- Work item -
The expected answer is the data below, printed verbatim without its pictures.
-------- Provided records
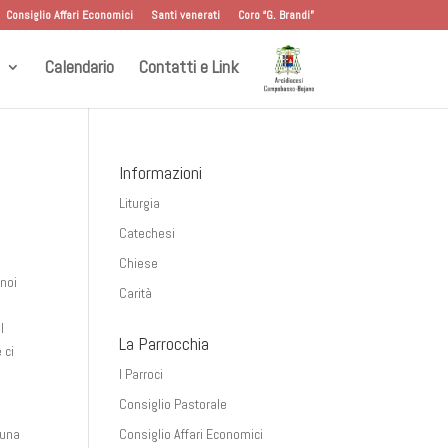
Consiglio Affari Economici
Santi venerati
Coro “G. Brandi”
Calendario
Contatti e Link
Informazioni
Liturgia
Catechesi
Chiese
 noi
Carità
l
La Parrocchia
 ci
I Parroci
Consiglio Pastorale
 una
Consiglio Affari Economici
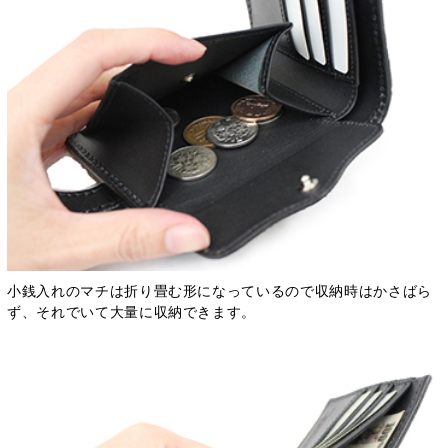
小銭入れのマチは折り畳む形になっているので収納時はかさばら
ず、それでいて大量に収納できます。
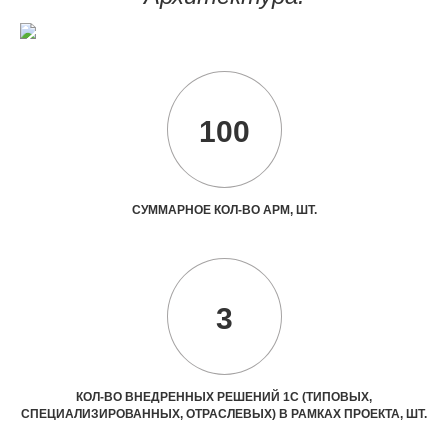
100
СУММАРНОЕ КОЛ-ВО АРМ, ШТ.
3
КОЛ-ВО ВНЕДРЕННЫХ РЕШЕНИЙ 1С (ТИПОВЫХ,
СПЕЦИАЛИЗИРОВАННЫХ, ОТРАСЛЕВЫХ) В РАМКАХ ПРОЕКТА, ШТ.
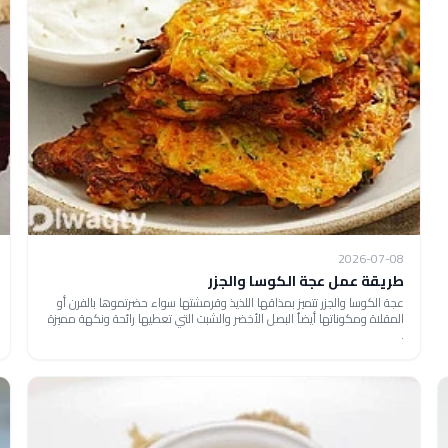
2026-07-08
طريقة عمل عجة الكوسا والجزر
عجة الكوسا والجزر تتميز بمذاقها اللذيذ وقرمشتها سواء حضرتموها بالفرن أو
المقلاة ومكوناتها أيضاُ البصل الأخضر والشبت التي تعطيها رائحة ونكهة مميزة
.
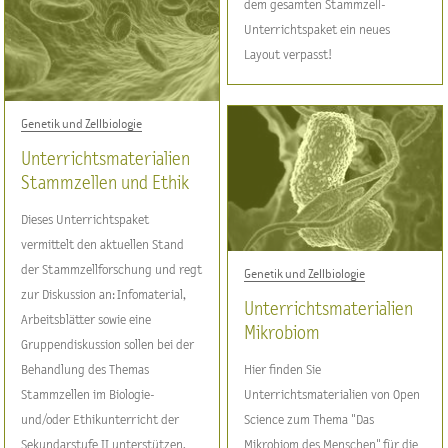
dem gesamten Stammzell-
Unterrichtspaket ein neues
Layout verpasst!
Genetik und Zellbiologie
Unterrichtsmaterialien
Stammzellen und Ethik
Dieses Unterrichtspaket
vermittelt den aktuellen Stand
der Stammzellforschung und regt
Genetik und Zellbiologie
zur Diskussion an: Infomaterial,
Unterrichtsmaterialien
Arbeitsblätter sowie eine
Mikrobiom
Gruppendiskussion sollen bei der
Behandlung des Themas
Hier finden Sie
Stammzellen im Biologie-
Unterrichtsmaterialien von Open
und/oder Ethikunterricht der
Science zum Thema "Das
Sekundarstufe II unterstützen.
Mikrobiom des Menschen" für die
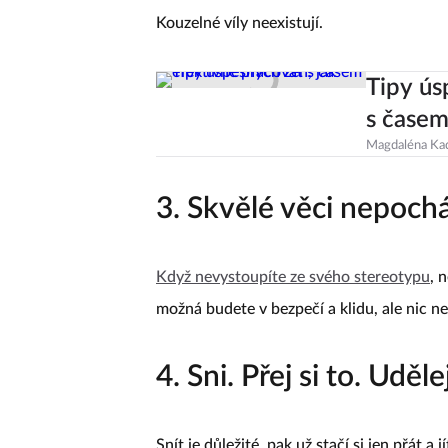
Kouzelné víly neexistují.
Tipy ús
s čase
Magdaléna Ka
3. Skvělé věci nepochá
Když nevystoupíte ze svého stereotypu
, 
možná budete v bezpečí a klidu, ale nic n
4. Sni. Přej si to. Uděle
Snít je důležité, pak už stačí si jen přát a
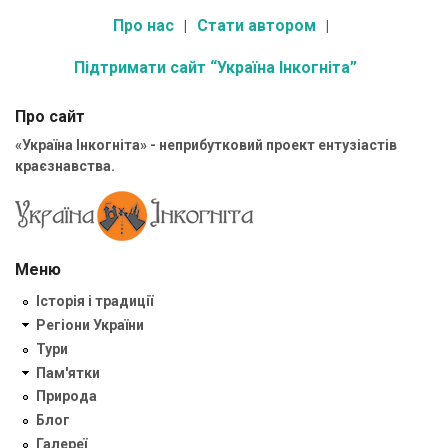
Про нас
Стати автором
Підтримати сайт “Україна Інкогніта”
Про сайт
«Україна Інкогніта» - неприбутковий проект ентузіастів
краєзнавства.
Меню
Історія і традиції
Регіони України
Тури
Пам'ятки
Природа
Блог
Галереї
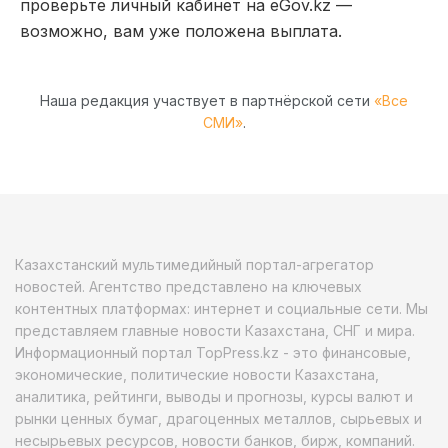
проверьте личный кабинет на eGov.kz —
возможно, вам уже положена выплата.
Наша редакция участвует в партнёрской сети
«Все
СМИ»
.
Казахстанский мультимедийный портал-агрегатор
новостей. Агентство представлено на ключевых
контентных платформах: интернет и социальные сети. Мы
представляем главные новости Казахстана, СНГ и мира.
Информационный портал TopPress.kz - это финансовые,
экономические, политические новости Казахстана,
аналитика, рейтинги, выводы и прогнозы, курсы валют и
рынки ценных бумаг, драгоценных металлов, сырьевых и
несырьевых ресурсов, новости банков, бирж, компаний.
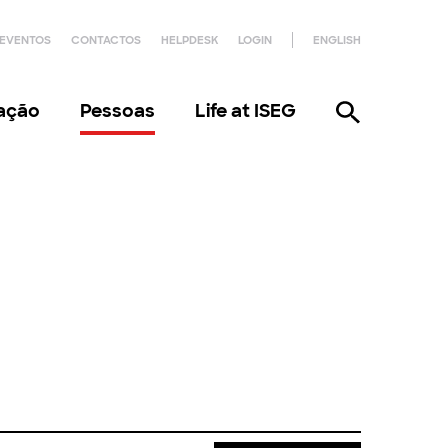
EVENTOS
CONTACTOS
HELPDESK
LOGIN
ENGLISH
gação
Pessoas
Life at ISEG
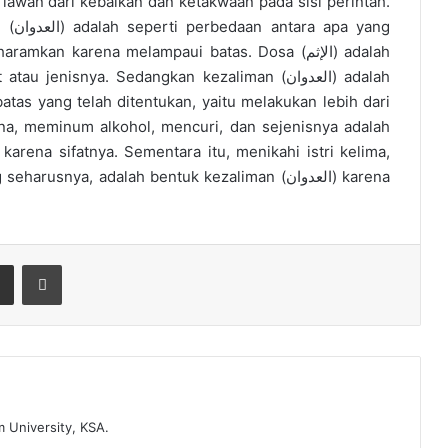
 lawan dari kebaikan dan ketakwaan pada sisi perintah.
an karena melampaui batas. Dosa (الإثم) adalah
enisnya. Sedangkan kezaliman (العدوان) adalah
as yang telah ditentukan, yaitu melakukan lebih dari
ina, meminum alkohol, mencuri, dan sejenisnya adalah
snya, adalah bentuk kezaliman (العدوان) karena
Share via Email
Print
 University, KSA.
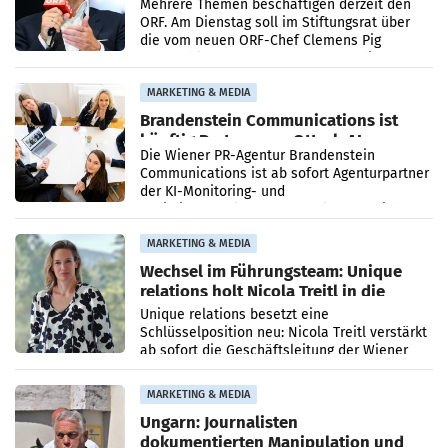
Mehrere Themen beschäftigen derzeit den
ORF. Am Dienstag soll im Stiftungsrat über
die vom neuen ORF-Chef Clemens Pig
vorgeschlagenen Besetzungen für die
Direktionen abgestimmt werden.
MARKETING & MEDIA
Brandenstein Communications ist
künftig Partner von OtterlyAI
Die Wiener PR-Agentur Brandenstein
Communications ist ab sofort Agenturpartner
der KI-Monitoring- und
Optimierungsplattform OtterlyAI. Damit baut
die Agentur ihr Leistungsportfolio
MARKETING & MEDIA
Wechsel im Führungsteam: Unique
relations holt Nicola Treitl in die
Geschäftsleitung
Unique relations besetzt eine
Schlüsselposition neu: Nicola Treitl verstärkt
ab sofort die Geschäftsleitung der Wiener
PR-Agentur an der Seite von Josef Kalina und
Anna Kalina-Mahr.
MARKETING & MEDIA
Ungarn: Journalisten
dokumentierten Manipulation und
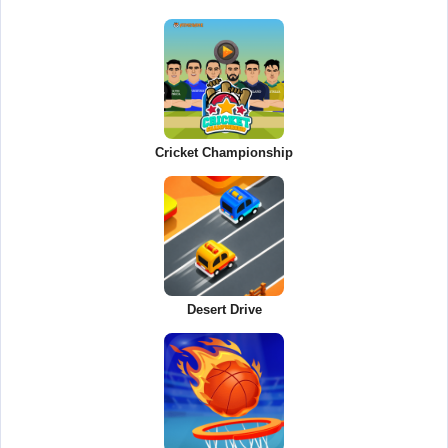
Cricket Championship
Desert Drive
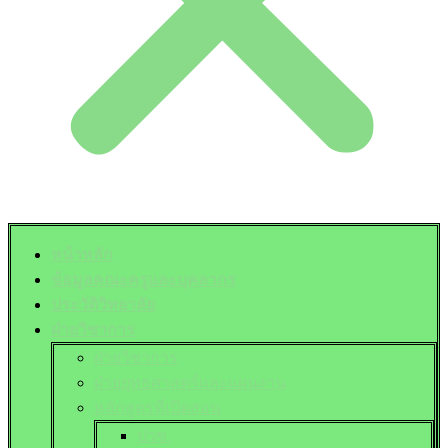
หน้าหลัก
ข้อมูลคณะครูและบุคลากร
ประวัติวิทยาลัย
ฝ่ายวิชาการ
ฝ่ายวิชาการ
ฝ่ายยุทธศาสตร์และแผนงาน
หลักสูตรที่เปิดสอน
ปวช.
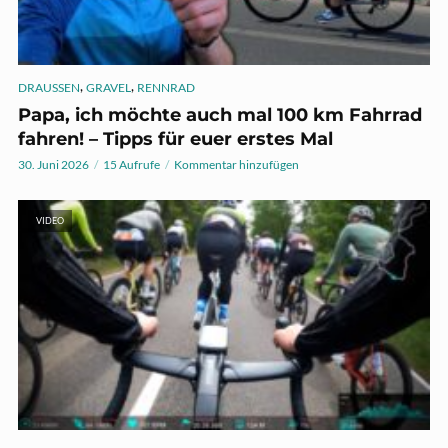
,
,
DRAUSSEN
GRAVEL
RENNRAD
Papa, ich möchte auch mal 100 km Fahrrad
fahren! – Tipps für euer erstes Mal
30. Juni 2026
15 Aufrufe
Kommentar hinzufügen
VIDEO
----------------
- Written solution -
Consiglio Affari Economici
Santi venerati
Coro “G. Brandi”
Calendario
Contatti e Link
Informazioni
Liturgia
Catechesi
Chiese
 noi
Carità
l
La Parrocchia
 ci
I Parroci
Consiglio Pastorale
 una
Consiglio Affari Economici
小銭入れのマチは折り畳む形になっているので収納時はかさばら
ず、それでいて大量に収納できます。
100
СУММАРНОЕ КОЛ-ВО АРМ, ШТ.
3
КОЛ-ВО ВНЕДРЕННЫХ РЕШЕНИЙ 1С (ТИПОВЫХ,
СПЕЦИАЛИЗИРОВАННЫХ, ОТРАСЛЕВЫХ) В РАМКАХ ПРОЕКТА, ШТ.
2026-07-08
طريقة عمل عجة الكوسا والجزر
عجة الكوسا والجزر تتميز بمذاقها اللذيذ وقرمشتها سواء حضرتموها بالفرن أو
المقلاة ومكوناتها أيضاُ البصل الأخضر والشبت التي تعطيها رائحة ونكهة مميزة
.
dem gesamten Stammzell-
Unterrichtspaket ein neues
Layout verpasst!
Genetik und Zellbiologie
Unterrichtsmaterialien
Stammzellen und Ethik
Dieses Unterrichtspaket
vermittelt den aktuellen Stand
der Stammzellforschung und regt
Genetik und Zellbiologie
zur Diskussion an: Infomaterial,
Unterrichtsmaterialien
Arbeitsblätter sowie eine
Mikrobiom
Gruppendiskussion sollen bei der
Behandlung des Themas
Hier finden Sie
Stammzellen im Biologie-
Unterrichtsmaterialien von Open
und/oder Ethikunterricht der
Science zum Thema "Das
Sekundarstufe II unterstützen.
Mikrobiom des Menschen" für die
Kouzelné víly neexistují.
Tipy ús
s čase
Magdaléna Ka
3. Skvělé věci nepochá
Když nevystoupíte ze svého stereotypu
, 
možná budete v bezpečí a klidu, ale nic n
4. Sni. Přej si to. Uděle
Snít je důležité, pak už stačí si jen přát a
Про нас
Стати автором
Підтримати сайт “Україна Інкогніта”
Про сайт
«Україна Інкогніта» - неприбутковий проект ентузіастів
краєзнавства.
Меню
Історія і традиції
Регіони України
Тури
Пам'ятки
Природа
Блог
Галереї
проверьте личный кабинет на eGov.kz —
возможно, вам уже положена выплата.
Наша редакция участвует в партнёрской сети
«Все
СМИ»
.
Казахстанский мультимедийный портал-агрегатор
новостей. Агентство представлено на ключевых
контентных платформах: интернет и социальные сети. Мы
представляем главные новости Казахстана, СНГ и мира.
Информационный портал TopPress.kz - это финансовые,
экономические, политические новости Казахстана,
аналитика, рейтинги, выводы и прогнозы, курсы валют и
рынки ценных бумаг, драгоценных металлов, сырьевых и
несырьевых ресурсов, новости банков, бирж, компаний.
EVENTOS
CONTACTOS
HELPDESK
LOGIN
ENGLISH
gação
Pessoas
Life at ISEG
 lawan dari kebaikan dan ketakwaan pada sisi perintah.
an karena melampaui batas. Dosa (الإثم) adalah
enisnya. Sedangkan kezaliman (العدوان) adalah
as yang telah ditentukan, yaitu melakukan lebih dari
ina, meminum alkohol, mencuri, dan sejenisnya adalah
snya, adalah bentuk kezaliman (العدوان) karena
Share via Email
Print
 University, KSA.
Mehrere Themen beschäftigen derzeit den
ORF. Am Dienstag soll im Stiftungsrat über
die vom neuen ORF-Chef Clemens Pig
vorgeschlagenen Besetzungen für die
Direktionen abgestimmt werden.
MARKETING & MEDIA
Brandenstein Communications ist
künftig Partner von OtterlyAI
Die Wiener PR-Agentur Brandenstein
Communications ist ab sofort Agenturpartner
der KI-Monitoring- und
Optimierungsplattform OtterlyAI. Damit baut
die Agentur ihr Leistungsportfolio
MARKETING & MEDIA
Wechsel im Führungsteam: Unique
relations holt Nicola Treitl in die
Geschäftsleitung
Unique relations besetzt eine
Schlüsselposition neu: Nicola Treitl verstärkt
ab sofort die Geschäftsleitung der Wiener
PR-Agentur an der Seite von Josef Kalina und
Anna Kalina-Mahr.
MARKETING & MEDIA
Ungarn: Journalisten
dokumentierten Manipulation und
Cricket Championship
Desert Drive
หน้าหลัก
ข้อมูลคณะครูและบุคลากร
ประวัติวิทยาลัย
ฝ่ายวิชาการ
ฝ่ายวิชาการ
ฝ่ายยุทธศาสตร์และแผนงาน
หลักสูตรที่เปิดสอน
ปวช.
,
,
DRAUSSEN
GRAVEL
RENNRAD
Papa, ich möchte auch mal 100 km Fahrrad
fahren! – Tipps für euer erstes Mal
30. Juni 2026
15 Aufrufe
Kommentar hinzufügen
VIDEO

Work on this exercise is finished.